Toward Fluorinated Spacers for MAPI-Derived Hybrid Perovskites : Synthesis, Characterization and Phase Transitions of (FC₂H₄NH₃)₂PbCl₄

Abstract

The intrinsic water sensitivity of the hybrid perovskite methylammonium lead iodide (MAPI) calls for new synthetic strategies to enhance moisture resistance and thus, long-term stability. Here, we combine two strategies – (i) transitioning from 3D to 2D hybrid perovskites by inserting larger A-site cations as spacers and (ii) using fluorinated linkers to enhance the hydrophobicity of the material – and identify two new hybrid perovskite-type compounds, (FC2H4NH3)2PbCl4 and (FC2H4NH3)PbBr3 • DMF, carrying 2-fluoroethylammonium (FC2H4NH3)+ as a promising organic cation for the synthesis of moisture resistant hybrid perovskites. (FC2H4NH3)2PbCl4 features a two-dimensional structure and pronounced long-term stability as confirmed by single-crystal and powder X-ray diffraction.
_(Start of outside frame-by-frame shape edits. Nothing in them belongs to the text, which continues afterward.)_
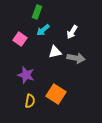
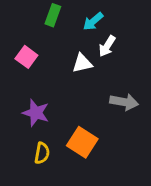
cyan arrow: (43, 30) -> (93, 21), moved
white triangle: (55, 52) -> (82, 63), moved
gray arrow: (76, 58) -> (124, 102), moved

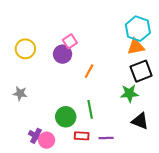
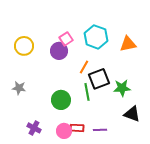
cyan hexagon: (138, 29) -> (96, 37), moved
black square: (141, 71) -> (99, 79), moved
green line: (90, 109) -> (87, 92), moved
green circle: (66, 117) -> (61, 100), moved
pink circle: (47, 140) -> (64, 131), moved

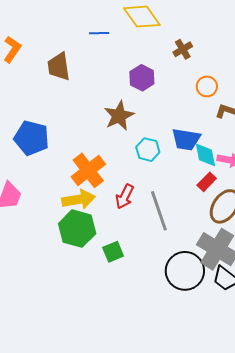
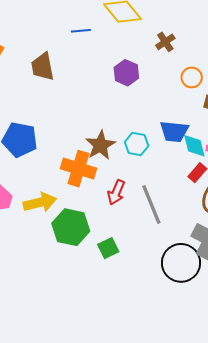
brown star: (119, 116) -> (100, 145), moved
orange cross: (88, 170) -> (78, 169), turned -32
yellow arrow: (79, 199) -> (40, 202), moved

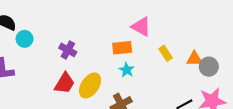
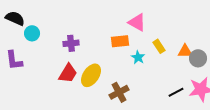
purple cross: (68, 50) -> (71, 43), turned -35
cyan star: (127, 70) -> (138, 57), moved

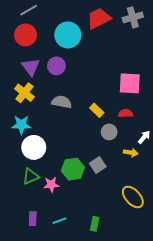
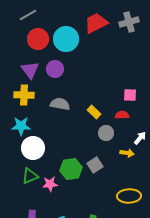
red circle: (25, 35) -> (38, 39), moved
pink square: (130, 83) -> (130, 95), moved, size x0.6
yellow cross: (24, 93) -> (24, 95), turned -36
yellow ellipse: (133, 197) -> (129, 196), turned -50

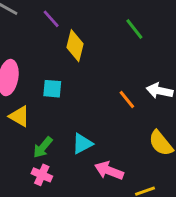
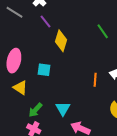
orange line: (127, 100) -> (95, 80), turned 40
cyan triangle: (82, 144) -> (63, 109), turned -35

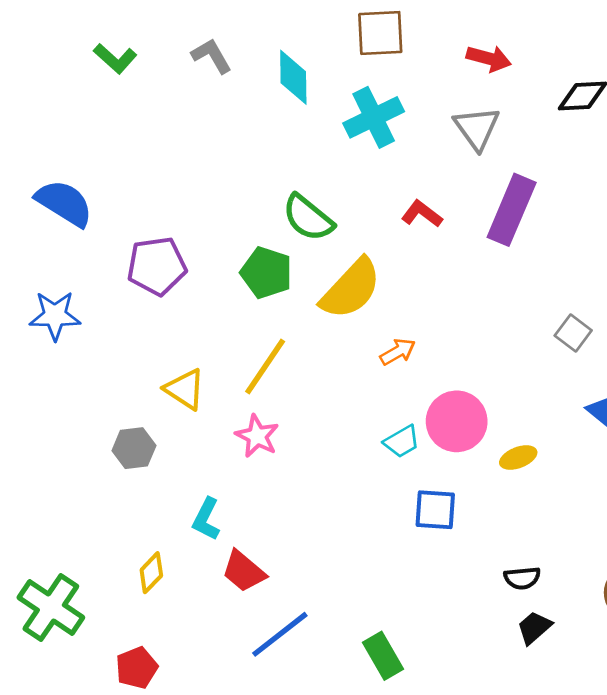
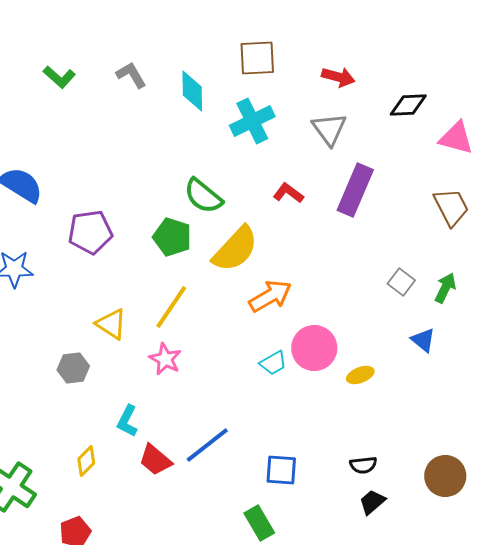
orange arrow: (398, 352) -> (270, 296), size x1.6
blue square: (435, 510) -> (281, 470), moved
blue line: (280, 634) -> (207, 445), moved

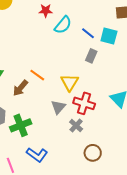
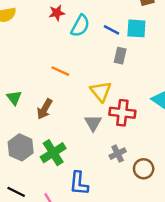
orange line: (37, 75) -> (60, 71), moved
gray cross: (76, 125) -> (118, 154), moved, turned 32
blue L-shape: (37, 155) -> (79, 183), turned 70

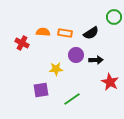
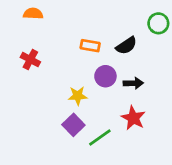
orange semicircle: (43, 32) -> (33, 14), moved
red star: (110, 82) -> (133, 118), moved
purple square: (41, 90) -> (73, 125), moved, turned -35

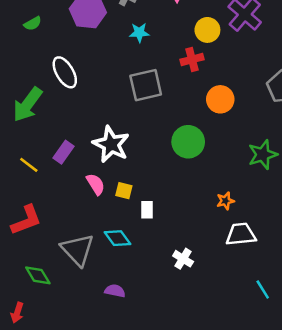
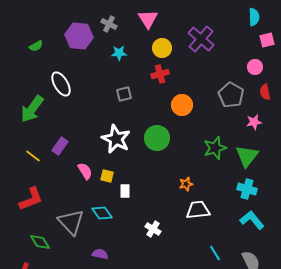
yellow circle: (207, 30) -> (162, 48), moved
gray square: (146, 85) -> (124, 94), size x0.6
white star: (111, 144) -> (116, 139), moved

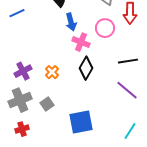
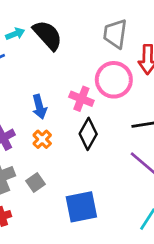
blue arrow: (71, 22) -> (39, 107), moved
pink circle: (105, 28) -> (114, 80), size x1.4

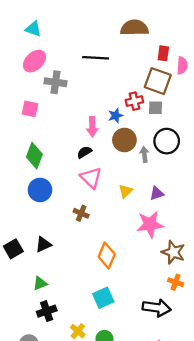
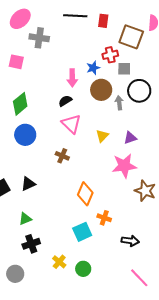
red rectangle: (163, 53) -> (103, 21), moved
gray square: (156, 108) -> (124, 69), moved
green diamond: (34, 156) -> (20, 104), turned 30
orange cross: (176, 282) -> (104, 218), moved
black arrow: (157, 308) -> (130, 241), size x0.7

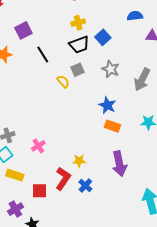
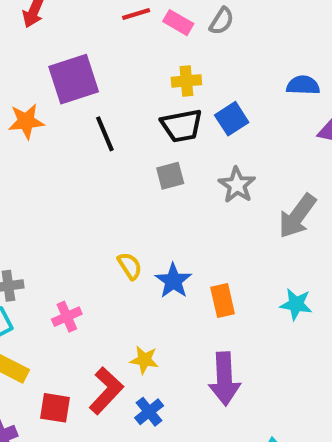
purple square: (23, 30) -> (74, 79), size x1.4
yellow semicircle: (63, 82) -> (130, 266), moved
blue star: (107, 105) -> (173, 281), moved
orange rectangle: (112, 126) -> (223, 300), turned 49

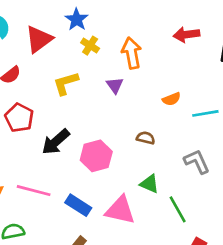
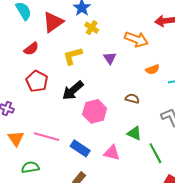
orange arrow: (132, 53) -> (136, 39), moved, turned 120
black arrow: (56, 142) -> (73, 90), moved
pink triangle: (120, 210) -> (112, 153), size x0.7

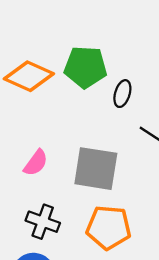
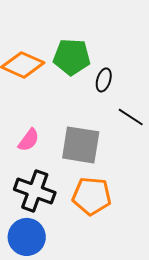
black cross: (43, 222) -> (35, 191), size x1.4

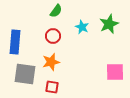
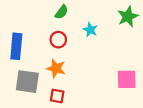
green star: (109, 24) -> (128, 16), moved
orange star: (51, 62) -> (56, 68), turned 30

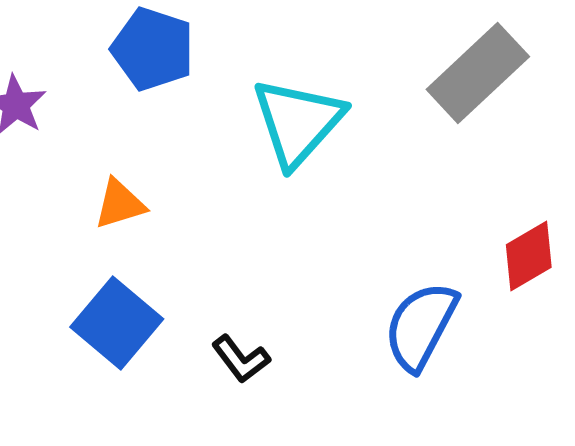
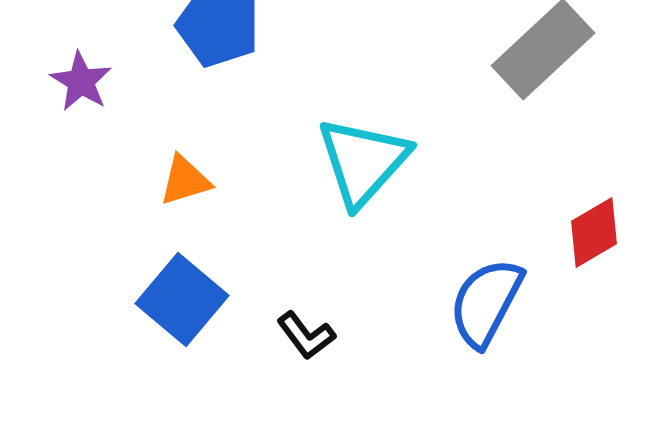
cyan triangle: (298, 122) -> (363, 161), moved

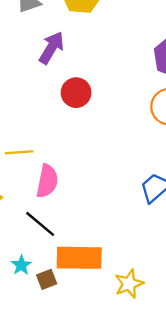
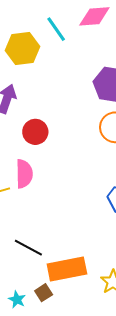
pink semicircle: (47, 181) -> (24, 174), moved
cyan star: (21, 265) -> (17, 300), moved

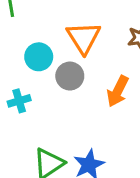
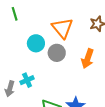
cyan cross: (19, 101) -> (27, 80), moved

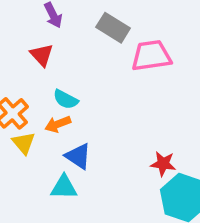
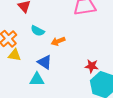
orange arrow: (58, 124) -> (58, 41), moved
yellow triangle: (24, 143) -> (15, 55), turned -40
The observed reversible phase transitions at 87 °C and 107 °C investigated with thermal analysis, temperature-dependent powder X-ray diffraction measurements and 1H, 13C and 207Pb solid-state NMR spectroscopy can be assigned to changes in the inorganic lead chloride and organic sublattices, respectively, both having clearly observable fingerprints in the solid-state NMR spectra. DFT calculations trace the origin of the observed severe distortion of the inorganic sublattice in (FC2H4NH3)2PbCl4 back to structural features including the formation of hydrogen bonds. The optical properties of (FC2H4NH3)2PbCl4 were characterized by optical absorption spectroscopy and time-resolved photoluminescence measurements with a view towards the interaction between the organic and inorganic sublattices. The broad photoluminescence spectrum as well as specific absorption characteristics are assigned to exciton self-trapping due to a strong coupling of the excited states to lattice distortions.